*Extracted data*
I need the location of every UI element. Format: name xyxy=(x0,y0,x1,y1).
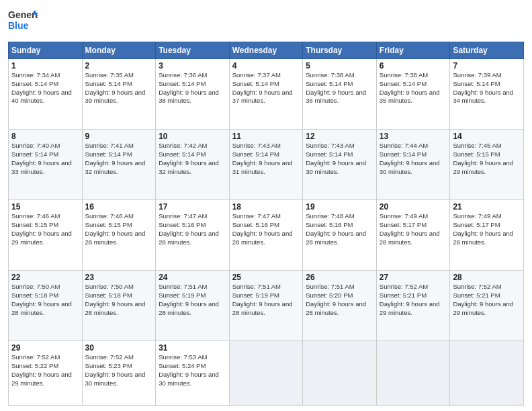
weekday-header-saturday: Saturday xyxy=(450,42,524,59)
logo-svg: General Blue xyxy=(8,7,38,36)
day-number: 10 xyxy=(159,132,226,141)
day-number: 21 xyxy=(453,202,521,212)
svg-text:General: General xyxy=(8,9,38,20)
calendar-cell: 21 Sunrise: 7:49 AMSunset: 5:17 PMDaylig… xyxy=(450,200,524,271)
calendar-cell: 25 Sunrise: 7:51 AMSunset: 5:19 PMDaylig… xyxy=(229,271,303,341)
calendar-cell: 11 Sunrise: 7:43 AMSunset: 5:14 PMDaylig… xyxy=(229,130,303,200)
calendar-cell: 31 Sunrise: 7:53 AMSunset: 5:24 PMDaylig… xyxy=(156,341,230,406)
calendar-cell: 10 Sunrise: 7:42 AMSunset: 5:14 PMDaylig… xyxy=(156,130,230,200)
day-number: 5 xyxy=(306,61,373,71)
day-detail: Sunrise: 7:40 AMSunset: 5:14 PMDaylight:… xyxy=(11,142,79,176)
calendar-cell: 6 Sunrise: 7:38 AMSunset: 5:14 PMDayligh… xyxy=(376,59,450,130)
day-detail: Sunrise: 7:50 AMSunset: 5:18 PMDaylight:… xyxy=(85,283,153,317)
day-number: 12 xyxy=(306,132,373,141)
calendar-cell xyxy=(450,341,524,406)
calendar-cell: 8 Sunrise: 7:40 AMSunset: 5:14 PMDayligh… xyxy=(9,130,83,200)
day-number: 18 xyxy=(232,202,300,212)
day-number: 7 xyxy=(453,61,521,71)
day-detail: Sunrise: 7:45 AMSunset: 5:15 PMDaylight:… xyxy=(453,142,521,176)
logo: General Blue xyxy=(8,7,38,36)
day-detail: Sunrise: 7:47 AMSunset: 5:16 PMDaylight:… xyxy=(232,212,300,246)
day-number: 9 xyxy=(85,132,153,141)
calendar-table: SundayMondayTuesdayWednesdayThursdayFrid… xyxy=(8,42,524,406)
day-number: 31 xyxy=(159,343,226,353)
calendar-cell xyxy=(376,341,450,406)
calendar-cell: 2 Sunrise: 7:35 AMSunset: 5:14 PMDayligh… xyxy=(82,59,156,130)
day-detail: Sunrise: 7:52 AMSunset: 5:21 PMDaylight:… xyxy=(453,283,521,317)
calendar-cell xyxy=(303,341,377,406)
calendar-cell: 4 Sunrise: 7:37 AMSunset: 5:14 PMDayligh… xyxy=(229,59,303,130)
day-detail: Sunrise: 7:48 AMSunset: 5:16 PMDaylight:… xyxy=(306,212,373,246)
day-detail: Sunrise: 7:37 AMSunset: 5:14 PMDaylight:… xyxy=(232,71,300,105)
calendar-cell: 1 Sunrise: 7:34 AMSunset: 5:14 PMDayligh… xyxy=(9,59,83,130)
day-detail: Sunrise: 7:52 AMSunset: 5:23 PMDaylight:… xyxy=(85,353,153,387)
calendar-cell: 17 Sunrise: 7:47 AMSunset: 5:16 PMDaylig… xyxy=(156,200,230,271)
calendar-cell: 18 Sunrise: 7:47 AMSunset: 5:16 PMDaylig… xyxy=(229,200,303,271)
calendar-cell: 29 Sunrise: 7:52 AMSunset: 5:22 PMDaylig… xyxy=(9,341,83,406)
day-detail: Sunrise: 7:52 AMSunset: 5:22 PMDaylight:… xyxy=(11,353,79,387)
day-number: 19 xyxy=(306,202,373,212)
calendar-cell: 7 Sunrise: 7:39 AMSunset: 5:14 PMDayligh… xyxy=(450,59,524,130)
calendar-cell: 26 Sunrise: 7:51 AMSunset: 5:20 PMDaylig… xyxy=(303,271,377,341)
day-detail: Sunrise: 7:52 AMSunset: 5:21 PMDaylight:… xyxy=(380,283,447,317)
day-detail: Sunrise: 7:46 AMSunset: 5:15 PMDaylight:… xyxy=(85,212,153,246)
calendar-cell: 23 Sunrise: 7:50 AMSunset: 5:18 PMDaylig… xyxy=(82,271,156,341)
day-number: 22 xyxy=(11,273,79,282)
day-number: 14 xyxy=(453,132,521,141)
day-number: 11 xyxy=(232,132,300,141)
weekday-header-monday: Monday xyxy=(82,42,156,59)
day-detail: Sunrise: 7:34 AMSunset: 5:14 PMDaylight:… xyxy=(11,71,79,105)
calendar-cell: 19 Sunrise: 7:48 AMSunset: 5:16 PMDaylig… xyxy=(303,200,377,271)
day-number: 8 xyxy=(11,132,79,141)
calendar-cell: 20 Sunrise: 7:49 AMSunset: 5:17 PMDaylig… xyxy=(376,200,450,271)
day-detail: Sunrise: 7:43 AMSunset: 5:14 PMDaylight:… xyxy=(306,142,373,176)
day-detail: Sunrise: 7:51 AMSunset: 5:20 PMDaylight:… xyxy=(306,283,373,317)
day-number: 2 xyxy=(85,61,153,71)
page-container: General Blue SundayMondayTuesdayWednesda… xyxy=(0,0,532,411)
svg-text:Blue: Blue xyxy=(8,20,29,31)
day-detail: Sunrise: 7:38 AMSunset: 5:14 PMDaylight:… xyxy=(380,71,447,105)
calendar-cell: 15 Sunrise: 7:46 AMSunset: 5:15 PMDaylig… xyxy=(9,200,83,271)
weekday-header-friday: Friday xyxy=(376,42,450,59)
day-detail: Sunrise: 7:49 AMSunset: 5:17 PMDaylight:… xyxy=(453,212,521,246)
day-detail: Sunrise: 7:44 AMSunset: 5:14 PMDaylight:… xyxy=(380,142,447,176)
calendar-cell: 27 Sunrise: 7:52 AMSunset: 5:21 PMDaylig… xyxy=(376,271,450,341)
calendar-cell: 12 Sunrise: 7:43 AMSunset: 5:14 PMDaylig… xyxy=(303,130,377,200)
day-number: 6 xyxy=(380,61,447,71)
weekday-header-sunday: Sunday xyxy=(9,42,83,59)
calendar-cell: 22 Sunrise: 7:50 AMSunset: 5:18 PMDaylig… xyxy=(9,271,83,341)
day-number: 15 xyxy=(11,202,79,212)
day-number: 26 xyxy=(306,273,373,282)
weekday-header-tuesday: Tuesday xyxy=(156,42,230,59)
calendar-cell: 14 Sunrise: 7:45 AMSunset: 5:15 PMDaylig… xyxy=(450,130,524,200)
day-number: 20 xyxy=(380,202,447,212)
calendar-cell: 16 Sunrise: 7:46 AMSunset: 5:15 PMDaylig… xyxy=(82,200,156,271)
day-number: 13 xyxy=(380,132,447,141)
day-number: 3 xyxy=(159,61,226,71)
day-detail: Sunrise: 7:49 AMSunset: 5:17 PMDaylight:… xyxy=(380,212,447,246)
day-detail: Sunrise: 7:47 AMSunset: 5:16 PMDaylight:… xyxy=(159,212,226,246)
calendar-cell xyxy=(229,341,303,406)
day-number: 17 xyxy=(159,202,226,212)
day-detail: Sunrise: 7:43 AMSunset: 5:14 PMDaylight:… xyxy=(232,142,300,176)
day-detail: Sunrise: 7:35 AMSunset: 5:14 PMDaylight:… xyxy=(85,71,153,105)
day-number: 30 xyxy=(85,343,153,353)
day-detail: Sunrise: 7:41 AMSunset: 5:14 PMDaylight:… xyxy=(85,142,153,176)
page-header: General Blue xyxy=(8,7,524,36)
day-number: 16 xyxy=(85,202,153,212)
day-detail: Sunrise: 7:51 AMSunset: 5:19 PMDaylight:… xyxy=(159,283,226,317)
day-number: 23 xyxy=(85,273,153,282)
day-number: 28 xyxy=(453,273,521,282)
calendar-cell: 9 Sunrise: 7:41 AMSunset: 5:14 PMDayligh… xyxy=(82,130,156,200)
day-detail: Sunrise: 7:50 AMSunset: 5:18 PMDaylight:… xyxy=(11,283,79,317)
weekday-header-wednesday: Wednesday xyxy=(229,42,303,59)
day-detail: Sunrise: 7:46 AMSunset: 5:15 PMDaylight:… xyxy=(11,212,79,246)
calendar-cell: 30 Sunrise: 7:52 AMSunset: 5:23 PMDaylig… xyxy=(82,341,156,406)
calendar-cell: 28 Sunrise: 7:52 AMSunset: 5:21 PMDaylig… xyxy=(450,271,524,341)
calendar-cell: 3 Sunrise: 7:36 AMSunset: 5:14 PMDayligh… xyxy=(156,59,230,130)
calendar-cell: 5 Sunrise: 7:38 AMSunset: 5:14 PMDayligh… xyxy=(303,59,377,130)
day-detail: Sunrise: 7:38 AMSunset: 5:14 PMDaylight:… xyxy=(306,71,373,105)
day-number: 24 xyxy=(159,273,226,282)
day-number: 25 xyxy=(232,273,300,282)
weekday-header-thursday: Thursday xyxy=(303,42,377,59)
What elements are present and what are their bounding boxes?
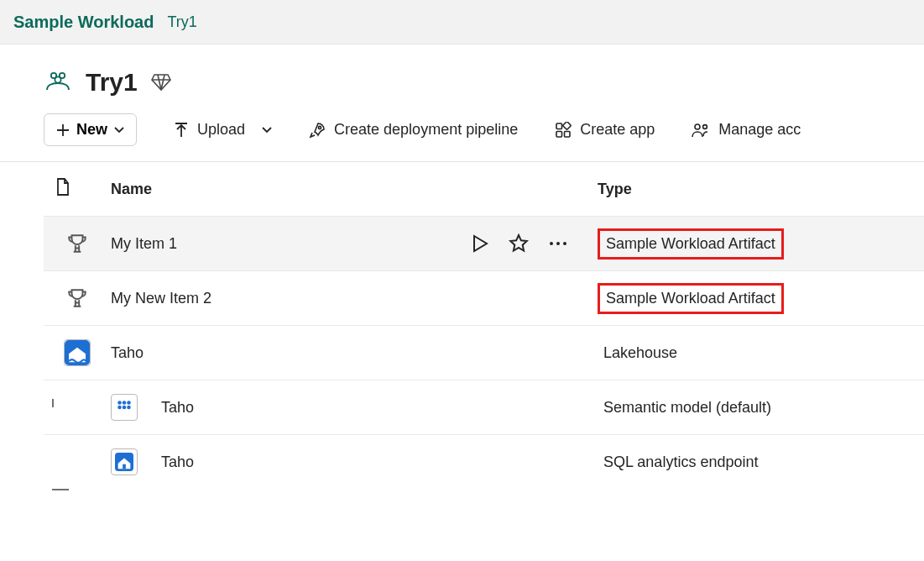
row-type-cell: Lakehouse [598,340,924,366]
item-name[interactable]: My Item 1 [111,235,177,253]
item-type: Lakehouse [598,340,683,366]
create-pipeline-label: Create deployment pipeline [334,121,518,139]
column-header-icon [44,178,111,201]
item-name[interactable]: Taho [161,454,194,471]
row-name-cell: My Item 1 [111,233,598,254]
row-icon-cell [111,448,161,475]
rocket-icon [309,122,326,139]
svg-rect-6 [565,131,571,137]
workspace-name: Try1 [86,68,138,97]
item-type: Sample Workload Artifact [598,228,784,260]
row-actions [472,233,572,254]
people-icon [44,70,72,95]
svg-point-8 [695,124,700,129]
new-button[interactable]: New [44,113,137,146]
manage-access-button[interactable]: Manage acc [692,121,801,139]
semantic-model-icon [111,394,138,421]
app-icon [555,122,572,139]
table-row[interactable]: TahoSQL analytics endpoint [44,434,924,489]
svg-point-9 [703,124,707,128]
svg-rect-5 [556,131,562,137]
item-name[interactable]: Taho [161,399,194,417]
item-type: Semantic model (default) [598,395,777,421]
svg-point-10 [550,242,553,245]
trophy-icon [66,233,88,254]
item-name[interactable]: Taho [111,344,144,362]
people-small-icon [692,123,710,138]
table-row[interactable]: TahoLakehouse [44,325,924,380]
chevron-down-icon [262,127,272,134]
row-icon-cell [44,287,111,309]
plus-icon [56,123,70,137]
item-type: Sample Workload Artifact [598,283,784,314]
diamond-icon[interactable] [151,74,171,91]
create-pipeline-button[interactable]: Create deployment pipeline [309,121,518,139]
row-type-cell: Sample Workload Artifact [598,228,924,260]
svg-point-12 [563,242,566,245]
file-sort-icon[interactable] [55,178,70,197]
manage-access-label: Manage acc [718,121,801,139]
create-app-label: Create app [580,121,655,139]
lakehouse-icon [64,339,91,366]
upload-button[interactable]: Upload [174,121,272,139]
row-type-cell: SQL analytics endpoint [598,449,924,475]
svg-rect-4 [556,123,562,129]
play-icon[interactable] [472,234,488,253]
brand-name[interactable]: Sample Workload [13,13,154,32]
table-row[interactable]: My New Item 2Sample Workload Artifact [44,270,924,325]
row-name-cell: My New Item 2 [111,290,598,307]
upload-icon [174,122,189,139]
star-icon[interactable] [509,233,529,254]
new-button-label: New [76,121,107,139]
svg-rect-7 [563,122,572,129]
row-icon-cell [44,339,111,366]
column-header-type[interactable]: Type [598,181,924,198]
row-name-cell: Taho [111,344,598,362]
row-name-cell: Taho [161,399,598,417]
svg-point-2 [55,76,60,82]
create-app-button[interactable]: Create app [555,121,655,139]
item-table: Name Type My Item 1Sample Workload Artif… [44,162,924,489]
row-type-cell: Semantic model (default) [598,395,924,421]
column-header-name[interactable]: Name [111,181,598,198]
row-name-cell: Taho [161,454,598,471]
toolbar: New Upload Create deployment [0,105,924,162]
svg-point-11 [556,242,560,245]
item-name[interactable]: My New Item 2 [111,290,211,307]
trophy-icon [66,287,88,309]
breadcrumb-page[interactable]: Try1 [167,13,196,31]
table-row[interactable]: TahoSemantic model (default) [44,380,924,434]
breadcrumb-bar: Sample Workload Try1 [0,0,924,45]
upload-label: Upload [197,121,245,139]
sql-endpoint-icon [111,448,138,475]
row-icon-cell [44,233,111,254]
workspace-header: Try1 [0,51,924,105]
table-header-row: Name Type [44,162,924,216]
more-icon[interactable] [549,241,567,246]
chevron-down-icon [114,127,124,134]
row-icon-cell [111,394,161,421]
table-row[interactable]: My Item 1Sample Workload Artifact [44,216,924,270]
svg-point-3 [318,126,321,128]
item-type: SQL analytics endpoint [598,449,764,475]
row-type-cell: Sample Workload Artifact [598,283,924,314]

*The problem*
List every line above containing the word "model".

*Result for this exercise*
semantic-model-icon [111,394,138,421]
item-type: Semantic model (default) [598,395,777,421]
row-type-cell: Semantic model (default) [598,395,924,421]
table-row[interactable]: TahoSemantic model (default) [44,380,924,434]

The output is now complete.